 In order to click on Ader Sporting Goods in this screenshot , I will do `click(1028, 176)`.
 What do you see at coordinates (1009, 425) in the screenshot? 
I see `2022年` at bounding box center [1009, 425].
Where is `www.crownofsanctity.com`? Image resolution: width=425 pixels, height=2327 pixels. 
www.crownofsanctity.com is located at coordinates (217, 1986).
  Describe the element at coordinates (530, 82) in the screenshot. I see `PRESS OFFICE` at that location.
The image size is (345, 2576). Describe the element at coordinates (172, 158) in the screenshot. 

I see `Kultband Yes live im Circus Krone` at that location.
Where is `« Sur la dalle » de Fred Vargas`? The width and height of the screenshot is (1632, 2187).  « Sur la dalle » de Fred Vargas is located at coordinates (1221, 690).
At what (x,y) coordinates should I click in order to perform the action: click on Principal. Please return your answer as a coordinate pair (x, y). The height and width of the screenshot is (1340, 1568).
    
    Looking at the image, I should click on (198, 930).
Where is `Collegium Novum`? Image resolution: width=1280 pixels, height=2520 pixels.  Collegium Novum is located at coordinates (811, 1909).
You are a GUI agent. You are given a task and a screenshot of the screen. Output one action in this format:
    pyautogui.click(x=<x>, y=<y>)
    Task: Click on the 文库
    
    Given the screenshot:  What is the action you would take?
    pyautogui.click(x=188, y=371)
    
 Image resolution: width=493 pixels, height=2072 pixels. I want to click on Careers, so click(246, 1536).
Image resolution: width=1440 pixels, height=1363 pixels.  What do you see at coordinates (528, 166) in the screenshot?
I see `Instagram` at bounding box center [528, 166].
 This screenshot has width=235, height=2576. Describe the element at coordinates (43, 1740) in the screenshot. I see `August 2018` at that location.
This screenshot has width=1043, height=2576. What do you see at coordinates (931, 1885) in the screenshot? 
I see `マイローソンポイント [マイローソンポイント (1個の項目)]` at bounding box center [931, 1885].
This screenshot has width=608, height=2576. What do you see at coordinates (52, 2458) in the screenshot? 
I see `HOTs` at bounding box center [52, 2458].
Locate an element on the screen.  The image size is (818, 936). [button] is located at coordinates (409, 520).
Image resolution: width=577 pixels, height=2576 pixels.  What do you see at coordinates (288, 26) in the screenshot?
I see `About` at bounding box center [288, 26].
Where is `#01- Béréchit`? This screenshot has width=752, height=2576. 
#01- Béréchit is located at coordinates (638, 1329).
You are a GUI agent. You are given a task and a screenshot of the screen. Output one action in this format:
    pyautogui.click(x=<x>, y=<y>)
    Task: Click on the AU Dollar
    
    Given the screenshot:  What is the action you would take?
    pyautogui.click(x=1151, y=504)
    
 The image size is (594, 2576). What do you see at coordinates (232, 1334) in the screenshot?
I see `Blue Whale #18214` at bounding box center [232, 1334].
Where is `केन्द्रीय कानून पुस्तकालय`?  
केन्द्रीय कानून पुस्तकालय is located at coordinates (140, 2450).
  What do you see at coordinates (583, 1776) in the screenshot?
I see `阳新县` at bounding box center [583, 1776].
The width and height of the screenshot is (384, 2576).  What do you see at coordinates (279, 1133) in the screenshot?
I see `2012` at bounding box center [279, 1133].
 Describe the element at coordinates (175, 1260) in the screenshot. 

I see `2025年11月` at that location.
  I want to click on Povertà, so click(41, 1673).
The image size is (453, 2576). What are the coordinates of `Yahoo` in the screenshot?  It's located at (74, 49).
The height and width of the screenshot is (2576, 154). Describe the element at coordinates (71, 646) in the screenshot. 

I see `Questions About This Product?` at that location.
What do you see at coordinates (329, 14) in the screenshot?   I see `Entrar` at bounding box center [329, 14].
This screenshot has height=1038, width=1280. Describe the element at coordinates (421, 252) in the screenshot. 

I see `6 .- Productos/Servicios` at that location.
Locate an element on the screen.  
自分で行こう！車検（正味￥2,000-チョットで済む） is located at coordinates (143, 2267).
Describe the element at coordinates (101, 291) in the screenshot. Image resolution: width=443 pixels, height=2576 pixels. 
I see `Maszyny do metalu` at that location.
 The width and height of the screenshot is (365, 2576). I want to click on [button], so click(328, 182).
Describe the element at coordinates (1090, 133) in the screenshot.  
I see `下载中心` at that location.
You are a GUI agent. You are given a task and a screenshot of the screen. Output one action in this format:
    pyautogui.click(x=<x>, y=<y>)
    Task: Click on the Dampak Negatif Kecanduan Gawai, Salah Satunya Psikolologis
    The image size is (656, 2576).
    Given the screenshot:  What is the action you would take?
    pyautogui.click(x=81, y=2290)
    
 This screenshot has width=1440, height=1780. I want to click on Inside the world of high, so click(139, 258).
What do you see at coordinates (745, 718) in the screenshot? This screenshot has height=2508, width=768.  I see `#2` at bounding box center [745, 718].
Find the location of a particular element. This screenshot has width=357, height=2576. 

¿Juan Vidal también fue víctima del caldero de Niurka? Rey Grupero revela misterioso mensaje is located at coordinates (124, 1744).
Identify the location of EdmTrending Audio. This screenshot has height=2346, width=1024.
- - - - - - -
* [Work item] Copy the whole listing out exactly, so that every line matches what is above.

* [Problem solution]
 In order to click on Ader Sporting Goods in this screenshot , I will do `click(1028, 176)`.
 What do you see at coordinates (1009, 425) in the screenshot? 
I see `2022年` at bounding box center [1009, 425].
Where is `www.crownofsanctity.com`? Image resolution: width=425 pixels, height=2327 pixels. 
www.crownofsanctity.com is located at coordinates (217, 1986).
  Describe the element at coordinates (530, 82) in the screenshot. I see `PRESS OFFICE` at that location.
The image size is (345, 2576). Describe the element at coordinates (172, 158) in the screenshot. 

I see `Kultband Yes live im Circus Krone` at that location.
Where is `« Sur la dalle » de Fred Vargas`? The width and height of the screenshot is (1632, 2187).  « Sur la dalle » de Fred Vargas is located at coordinates (1221, 690).
At what (x,y) coordinates should I click in order to perform the action: click on Principal. Please return your answer as a coordinate pair (x, y). The height and width of the screenshot is (1340, 1568).
    
    Looking at the image, I should click on (198, 930).
Where is `Collegium Novum`? Image resolution: width=1280 pixels, height=2520 pixels.  Collegium Novum is located at coordinates (811, 1909).
You are a GUI agent. You are given a task and a screenshot of the screen. Output one action in this format:
    pyautogui.click(x=<x>, y=<y>)
    Task: Click on the 文库
    
    Given the screenshot:  What is the action you would take?
    pyautogui.click(x=188, y=371)
    
 Image resolution: width=493 pixels, height=2072 pixels. I want to click on Careers, so click(246, 1536).
Image resolution: width=1440 pixels, height=1363 pixels.  What do you see at coordinates (528, 166) in the screenshot?
I see `Instagram` at bounding box center [528, 166].
 This screenshot has width=235, height=2576. Describe the element at coordinates (43, 1740) in the screenshot. I see `August 2018` at that location.
This screenshot has width=1043, height=2576. What do you see at coordinates (931, 1885) in the screenshot? 
I see `マイローソンポイント [マイローソンポイント (1個の項目)]` at bounding box center [931, 1885].
This screenshot has width=608, height=2576. What do you see at coordinates (52, 2458) in the screenshot? 
I see `HOTs` at bounding box center [52, 2458].
Locate an element on the screen.  The image size is (818, 936). [button] is located at coordinates (409, 520).
Image resolution: width=577 pixels, height=2576 pixels.  What do you see at coordinates (288, 26) in the screenshot?
I see `About` at bounding box center [288, 26].
Where is `#01- Béréchit`? This screenshot has width=752, height=2576. 
#01- Béréchit is located at coordinates (638, 1329).
You are a GUI agent. You are given a task and a screenshot of the screen. Output one action in this format:
    pyautogui.click(x=<x>, y=<y>)
    Task: Click on the AU Dollar
    
    Given the screenshot:  What is the action you would take?
    pyautogui.click(x=1151, y=504)
    
 The image size is (594, 2576). What do you see at coordinates (232, 1334) in the screenshot?
I see `Blue Whale #18214` at bounding box center [232, 1334].
Where is `केन्द्रीय कानून पुस्तकालय`?  
केन्द्रीय कानून पुस्तकालय is located at coordinates (140, 2450).
  What do you see at coordinates (583, 1776) in the screenshot?
I see `阳新县` at bounding box center [583, 1776].
The width and height of the screenshot is (384, 2576).  What do you see at coordinates (279, 1133) in the screenshot?
I see `2012` at bounding box center [279, 1133].
 Describe the element at coordinates (175, 1260) in the screenshot. 

I see `2025年11月` at that location.
  I want to click on Povertà, so click(41, 1673).
The image size is (453, 2576). What are the coordinates of `Yahoo` in the screenshot?  It's located at (74, 49).
The height and width of the screenshot is (2576, 154). Describe the element at coordinates (71, 646) in the screenshot. 

I see `Questions About This Product?` at that location.
What do you see at coordinates (329, 14) in the screenshot?   I see `Entrar` at bounding box center [329, 14].
This screenshot has height=1038, width=1280. Describe the element at coordinates (421, 252) in the screenshot. 

I see `6 .- Productos/Servicios` at that location.
Locate an element on the screen.  
自分で行こう！車検（正味￥2,000-チョットで済む） is located at coordinates (143, 2267).
Describe the element at coordinates (101, 291) in the screenshot. Image resolution: width=443 pixels, height=2576 pixels. 
I see `Maszyny do metalu` at that location.
 The width and height of the screenshot is (365, 2576). I want to click on [button], so click(328, 182).
Describe the element at coordinates (1090, 133) in the screenshot.  
I see `下载中心` at that location.
You are a GUI agent. You are given a task and a screenshot of the screen. Output one action in this format:
    pyautogui.click(x=<x>, y=<y>)
    Task: Click on the Dampak Negatif Kecanduan Gawai, Salah Satunya Psikolologis
    The image size is (656, 2576).
    Given the screenshot:  What is the action you would take?
    pyautogui.click(x=81, y=2290)
    
 This screenshot has width=1440, height=1780. I want to click on Inside the world of high, so click(139, 258).
What do you see at coordinates (745, 718) in the screenshot? This screenshot has height=2508, width=768.  I see `#2` at bounding box center [745, 718].
Find the location of a particular element. This screenshot has width=357, height=2576. 

¿Juan Vidal también fue víctima del caldero de Niurka? Rey Grupero revela misterioso mensaje is located at coordinates (124, 1744).
Identify the location of EdmTrending Audio. This screenshot has height=2346, width=1024.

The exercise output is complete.